Counting the uncountable: The critical quest to quantify psychedelic medicine's reach

Introduction

In this second issue of Psychedelics (1), we feature on our cover the thought-provoking study by Rab, Raison & Marseille (2). That paper presents the first rigorous estimate of the potential demand for psilocybin-assisted therapy (PSIL-AT) in the United States. As psychedelic medicine moves from the periphery of psychiatric research toward the possibility, and now the reality, of approval by national drug regulatory agencies,¹ this analysis could not be more timely (3, 4). Understanding the size of the potential patient population eligible for PSIL-AT informs pharmaceutical development and the broader healthcare ecosystem, preparing to accommodate this emerging class of therapy.

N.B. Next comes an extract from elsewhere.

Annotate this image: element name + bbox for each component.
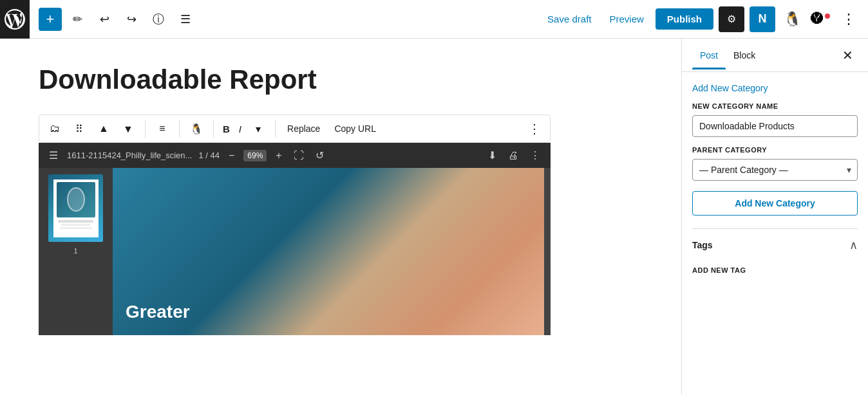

By establishing a range of estimates, the authors bring welcome nuance to their methodology, steering clear of hyperbole and undue pessimism. They avoid overly broad assumptions that would be impossible to meet and exclusion criteria so implausibly narrow they are unlikely to occur in actual clinical populations. Their approach provides a credible framework for estimating incidence in a relatively narrow yet clinically relevant setting. Rab and colleagues’ finding—that between 24% (using stringent criteria) and 62% (after adjustment for comorbidities) of individuals with major depressive disorder (MDD) or treatment-resistant depression (TRD) may be eligible for PSIL-AT—offers a crucial starting point for healthcare planning, one that has been sorely needed (2).

This study advances the conversation on psychedelic medicine in several ways. First, it acknowledges that not every individual with a depression diagnosis is automatically a candidate for PSIL-AT, pushing back against overly enthusiastic claims of psychedelics as universal remedies. Second, it illustrates how exclusion criteria can act as barriers to access, highlighting that decisions about who receives treatment are not merely clinical—they are public health decisions. Third, it draws a clear line between theoretical benefit and practical implementation: the potential of a treatment cannot be separated from the real-world constraints on its delivery.

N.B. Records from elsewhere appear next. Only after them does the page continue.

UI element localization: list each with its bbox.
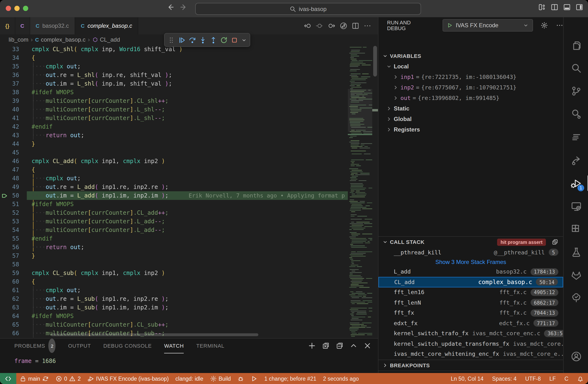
code-line[interactable]: 63····out.im = L_sub( inp1.im, inp2.im )… <box>0 303 378 312</box>
panel-bottom-icon[interactable] <box>563 3 571 11</box>
section-breakpoints[interactable]: BREAKPOINTS <box>378 360 563 371</box>
code-line[interactable]: 64#ifdef WMOPS <box>0 312 378 320</box>
code-line[interactable]: 62····out.re = L_sub( inp1.re, inp2.re )… <box>0 295 378 303</box>
status-item[interactable]: UTF-8 <box>521 376 545 381</box>
code-line[interactable]: 50····out.im = L_add( inp1.im, inp2.im )… <box>0 191 378 200</box>
remote-indicator[interactable] <box>0 373 16 384</box>
code-line[interactable]: 42#endif <box>0 122 378 131</box>
chevron-up-icon[interactable] <box>350 342 357 350</box>
nav-back-icon[interactable] <box>304 22 312 30</box>
add-icon[interactable] <box>308 342 316 350</box>
code-line[interactable]: 59cmplx CL_sub( cmplx inp1, cmplx inp2 ) <box>0 269 378 277</box>
continue-icon[interactable] <box>178 36 186 44</box>
status-item[interactable] <box>573 375 588 382</box>
more-actions-icon[interactable] <box>364 22 371 30</box>
gear-icon[interactable] <box>541 21 548 29</box>
code-line[interactable]: 49····out.re = L_add( inp1.re, inp2.re )… <box>0 183 378 191</box>
nav-location-icon[interactable] <box>316 22 323 30</box>
code-line[interactable]: 61····cmplx out; <box>0 286 378 295</box>
callstack-frame[interactable]: kernel_switch_update_transforms_fxivas_m… <box>378 339 563 349</box>
horizontal-scrollbar[interactable] <box>51 333 258 336</box>
callstack-frame[interactable]: edxt_fxedct_fx.c771:17 <box>378 318 563 328</box>
variable-row[interactable]: out = {re:13996802, im:991485} <box>378 93 563 103</box>
code-line[interactable]: 65····multiCounter[currCounter].CL_sub++… <box>0 320 378 329</box>
code-line[interactable]: 46cmplx CL_add( cmplx inp1, cmplx inp2 ) <box>0 157 378 165</box>
code-line[interactable]: 52····multiCounter[currCounter].CL_add++… <box>0 208 378 217</box>
code-line[interactable]: 48····cmplx out; <box>0 174 378 183</box>
customize-layout-icon[interactable] <box>538 3 546 11</box>
sidebar-right-icon[interactable] <box>576 3 583 11</box>
code-line[interactable]: 34{ <box>0 54 378 62</box>
code-line[interactable]: 58 <box>0 260 378 269</box>
code-line[interactable]: 54····multiCounter[currCounter].L_add--; <box>0 226 378 234</box>
callstack-frame[interactable]: fft_lenNfft_fx.c6862:17 <box>378 297 563 308</box>
callstack-frame[interactable]: __pthread_kill@__pthread_kill5 <box>378 247 563 258</box>
status-item[interactable]: 02 <box>52 375 84 382</box>
status-item[interactable]: LF <box>545 376 560 381</box>
code-line[interactable]: 56····return out; <box>0 243 378 252</box>
status-item[interactable]: IVAS FX Encode (ivas-basop) <box>84 375 172 382</box>
callstack-frame[interactable]: CL_addcomplex_basop.c50:14 <box>378 277 563 287</box>
status-item[interactable]: 1 change; before #21 <box>261 376 320 381</box>
code-line[interactable]: 60{ <box>0 277 378 286</box>
close-icon[interactable] <box>364 342 371 350</box>
activity-source-control[interactable] <box>564 81 588 101</box>
activity-search[interactable] <box>564 58 588 78</box>
minimize-button[interactable] <box>14 6 20 11</box>
activity-account[interactable] <box>564 347 588 366</box>
status-item[interactable]: clangd: idle <box>172 376 207 381</box>
callstack-frame[interactable]: ivas_mdct_core_whitening_enc_fxivas_mdct… <box>378 349 563 359</box>
activity-debug[interactable]: 1 <box>564 174 588 193</box>
tab-basop32.c[interactable]: Cbasop32.c <box>30 17 75 34</box>
code-line[interactable]: 40····multiCounter[currCounter].L_shl--; <box>0 105 378 114</box>
panel-tab-output[interactable]: OUTPUT <box>68 339 91 353</box>
variable-row[interactable]: inp2 = {re:6775067, im:-1079021751} <box>378 82 563 93</box>
breadcrumb-item[interactable]: Ccomplex_basop.c <box>35 36 86 43</box>
split-editor-icon[interactable] <box>352 22 359 30</box>
command-center-search[interactable]: ivas-basop <box>195 3 421 15</box>
code-line[interactable]: 39····multiCounter[currCounter].CL_shl++… <box>0 97 378 105</box>
activity-share-arrow[interactable] <box>564 151 588 170</box>
status-item[interactable]: Spaces: 4 <box>488 376 521 381</box>
code-line[interactable]: 35····cmplx out; <box>0 62 378 71</box>
tab-pinned-1[interactable]: C <box>15 17 30 34</box>
code-line[interactable]: 36····out.re = L_shl( inp.re, shift_val … <box>0 71 378 79</box>
back-arrow-icon[interactable] <box>167 3 174 11</box>
code-line[interactable]: 57} <box>0 252 378 260</box>
activity-remote-explorer[interactable] <box>564 197 588 216</box>
callstack-frame[interactable]: fft_fxfft_fx.c7044:13 <box>378 308 563 318</box>
code-line[interactable]: 37····out.im = L_shl( inp.im, shift_val … <box>0 79 378 88</box>
callstack-frame[interactable]: L_addbasop32.c1784:13 <box>378 267 563 277</box>
callstack-frame[interactable]: fft_len16fft_fx.c4905:12 <box>378 287 563 297</box>
copy-call-stack-icon[interactable] <box>552 239 558 245</box>
status-item[interactable]: C <box>560 376 573 381</box>
split-columns-icon[interactable] <box>551 3 558 11</box>
variables-header[interactable]: VARIABLES <box>378 51 563 61</box>
graph-circle-icon[interactable] <box>340 22 347 30</box>
step-over-icon[interactable] <box>189 36 196 44</box>
activity-beaker[interactable] <box>564 243 588 262</box>
code-line[interactable]: 53····multiCounter[currCounter].L_add--; <box>0 217 378 226</box>
step-out-icon[interactable] <box>210 36 217 44</box>
variables-scope-row[interactable]: Static <box>378 103 563 114</box>
variables-scope-row[interactable]: Registers <box>378 124 563 135</box>
status-item[interactable]: Ln 50, Col 14 <box>446 376 488 381</box>
code-line[interactable]: 55#endif <box>0 234 378 243</box>
callstack-frame[interactable]: kernel_switch_trafo_fxivas_mdct_core_enc… <box>378 328 563 339</box>
activity-extensions[interactable] <box>564 220 588 239</box>
zoom-button[interactable] <box>23 6 28 11</box>
status-item[interactable] <box>234 375 248 382</box>
nav-forward-icon[interactable] <box>328 22 336 30</box>
more-actions-icon[interactable] <box>556 21 563 29</box>
step-into-icon[interactable] <box>199 36 207 44</box>
status-item[interactable]: Build <box>207 375 234 382</box>
activity-files[interactable] <box>564 36 588 55</box>
status-item[interactable]: main <box>16 375 52 382</box>
breadcrumb-item[interactable]: CL_add <box>92 36 120 43</box>
breadcrumb-item[interactable]: lib_com <box>9 36 28 43</box>
stop-icon[interactable] <box>231 36 238 44</box>
watch-expression[interactable]: frame = 1686 <box>14 358 56 364</box>
code-line[interactable]: 38#ifdef WMOPS <box>0 88 378 97</box>
restart-icon[interactable] <box>220 36 228 44</box>
code-line[interactable]: 44} <box>0 140 378 148</box>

Rab et al. identify alcohol and substance use disorders as key factors limiting eligibility in clinical trials. Their analysis is particularly sharp on this point. By showing that removing these exclusion criteria would significantly expand the eligible population, they raise a critical question: Should these conditions automatically disqualify patients—especially given emerging evidence that psychedelics may help those with substance use disorders?

While methodologically strong, the study does have limitations worth noting. The assumption that demand will arise primarily from those already receiving care may underrepresent broader interest once PSIL-AT becomes widely accessible. Additionally, the analysis treats exclusion criteria as binary—present or absent—whereas, in clinical practice, these are often subject to more nuanced judgment.

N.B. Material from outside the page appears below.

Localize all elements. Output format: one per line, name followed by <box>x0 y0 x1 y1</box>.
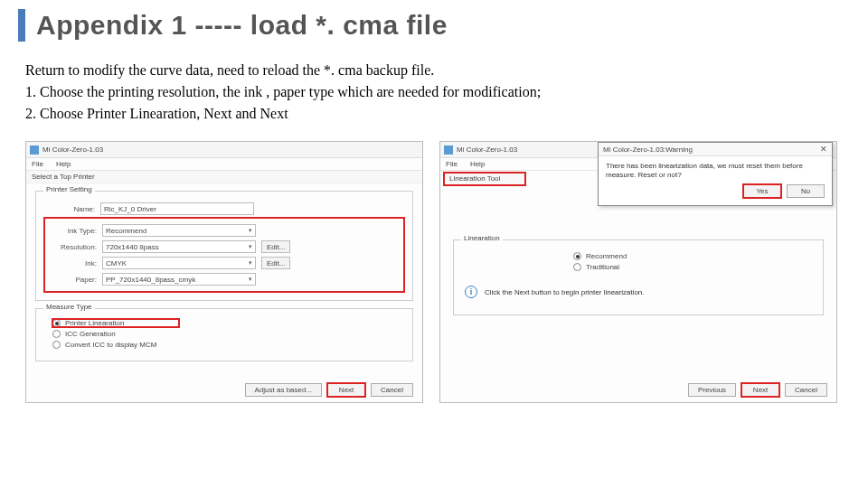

The authors are careful to emphasize that they are estimating potential demand. But between potential and access lies a complex landscape: insurance coverage, provider training, geography, and cultural attitudes. As Oregon and Colorado lead the way with state-level frameworks for psilocybin therapy (5), these estimates are no longer just statistics. They are planning tools, policy triggers, and moral signposts.

Oregon became the first U.S. state to legalize psilocybin for therapeutic use through Measure 109, which was passed in November 2020. The law established a regulated system for psilocybin services, including licensed service centers where individuals aged 21 and older can access psilocybin under the supervision of trained facilitators. Colorado followed in 2022 by passing Proposition 122, which decriminalized the personal use, cultivation, possession, and sharing of psilocybin mushrooms for adults 21 and over. It also legalized psilocybin-assisted therapies at licensed healing centers.

Yet, history offers a cautionary note as the field edges toward mainstream legitimacy. New therapies—especially those imbued with the allure of innovation—tend to reach the privileged first. Inequities are not incidental; they are systemic. Equity must be engineered, not merely hoped for. Future research must explore who qualifies for PSIL-AT and who receives it.

There are urgent next steps. Longitudinal tracking of real-world implementation in Oregon and Colorado can help validate or refine these projections. Cost-effectiveness analyses stratified by patient subgroups can support rational policy and reimbursement decisions. Clinical trials must evolve to include populations historically excluded—not recklessly, but with careful oversight—so that “evidence-based” does not become a euphemism for exclusion.

Rab et al. have done more than quantify potential demand. They have mapped out a terrain that psychiatry must now navigate—not only with data but with conscience. As we face an epidemic of depression and a crisis in psychiatric innovation, we cannot afford to miscalculate either our reach or our resolve.

Conclusion

What's at stake is not merely regulatory approval but a reimagining of what psychiatric care could become—when informed by innovative science, shaped by society, and governed by ethics.